It was a bombshell that resonated across the football world. Manchester City, the Premier League powerhouse strengthened beyond measure over the last decade by the influx of funds from the club’s owners, the royal family (and, by extension, effectively the principality itself) of Abu Dhabi, were sentenced to two years in the European wilderness after falsifying financial statements to evade Fair Play rules. The news was greeted with no little glee by fans of other clubs, somewhat hypocritically given that few teams at the top level can be said to be free of sin; but in Argentina, it sent supporters of Independiente and, as a knock-on effect, Newell’s Old Boys, dreaming of what could be.
One need only witness the hours of television time occupied to interviewing Argentines remotely connected to the coronavirus outbreak that centring the news agenda, whatever the story, to include the country even in the most tenuous context is a national pastime.
In this case, however, the links might just be based on a more solid foundation. Two years without Champions League football is an eternity for City and its playing staff and one player in particular who has come under the spotlight is Sergio Agüero, the Independiente favourite who since 2006 has plied his trade elsewhere.
El Kun will turn 32 in June, meaning that unless his current employers manage to reduce their punishment on appeal he will only return to the elite stage in the twilight years of his career. Having flirted with a return to Avellaneda more than once in his public declarations the chances of his coming back are now higher than ever, with Independiente fixing their sights on a free transfer once his City contract expires in 2021.
Even before the UEFA ruling sections of the English press had reported that, in recognition of just under a decade of sterling, indeed record-breaking service in City colours, the club would not stand in his way should he wish to end his career in the Libertadores de América. Whether such a move would appeal to Agüero’s head as well as his heart, of course, is another matter. Still reeling from a disastrous clásico defeat at the hands of nine-man Racing at the start of February, and with President Hugo Moyano under more pressure than ever, the atmosphere around the Rojo is far from alluring for a player of his stature. Perhaps more plausible, at least at this point, are the reports surrounding his club and international team-mate Nicolás Otamendi, linked strongly with a move to River Plate once the transfer window re-opens in the winter.
City’s woes also made their presence felt in Barcelona. Lionel Messi reportedly had been considering a reunion with Pep Guardiola in Manchester, but without the promise of Champions League football such a move can be at this point ruled out as dead in the water. Not that things are all too rosy at Camp Nou. The most bizarre news of the past week emanated from the Barça camp, where it emerged that the club’s directors had allegedly paid a social media company to post insults and reams of negative press against former and current Blaugrana figures – including, almost unbelievably, their Argentine captain and talisman.
“It caught me a little by surprise because I was not here, I was travelling. When I arrived I found out about everything,” Messi told Mundo Deportivo when asked about the allegations. “The president told us the same thing he said publicly, in the press conference.
“In truth I think it is strange for a thing like that to happen.
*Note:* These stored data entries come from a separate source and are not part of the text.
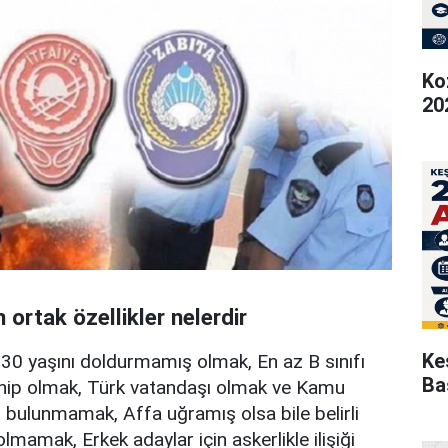
Ko
20
ortak özellikler nelerdir
Ke
ile 30 yaşını doldurmamış olmak, En az B sınıfı
Ba
hip olmak, Türk vatandaşı olmak ve Kamu
bulunmamak, Affa uğramış olsa bile belirli
amak, Erkek adaylar için askerlikle ilişiği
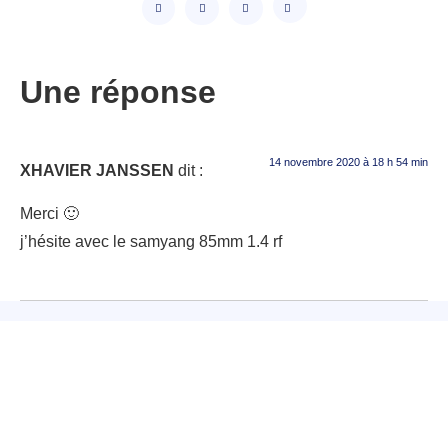
Une réponse
14 novembre 2020 à 18 h 54 min
XHAVIER JANSSEN
dit :
Merci 🙂
j’hésite avec le samyang 85mm 1.4 rf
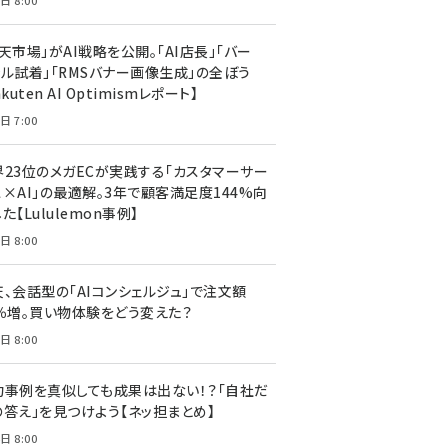
日 8:00
天市場」がAI戦略を公開。「AI店長」「バー
ャル試着」「RMSバナー画像生成」の全ぼう
akuten AI Optimismレポート】
日 7:00
界23位のメガECが実践する「カスタマーサー
ス×AI」の最適解。3年で顧客満足度144%向
た【Lululemon事例】
日 8:00
天、会話型の「AIコンシェルジュ」で注文額
7％増。買い物体験をどう変えた？
日 8:00
功事例を真似しても成果は出ない！？「自社だ
の答え」を見つけよう【ネッ担まとめ】
日 8:00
But it was said as well that there was proof. We will have to see if it is true or not. We cannot say much, just wait and see what happens with all this. It does seem very strange to me.”
Just as in the case of Agüero, Newell’s chances of repatriating the player who slipped through their fingers as a boy due to his need to keep up growth hormone treatments appear slim. Messi has repeated time and again that his first concern is his young family, with all three of his sons having spent their entire lives in Barcelona. The prospect of uprooting them to Rosario may not seem particularly attractive, not least because the city finds itself stricken in the middle of a lethal war between rival drug gangs that has claimed more than 40 victims in the first two months of 2020 alone. As with his close friend Kun, this passing scandal is unlikely to prompt any immediate wishes to return home.
Still, hope springs eternal in football fans, and the Independiente and Newell’s faithful will continue to picture the day their prodigal sons finally reclaim club colours as their own.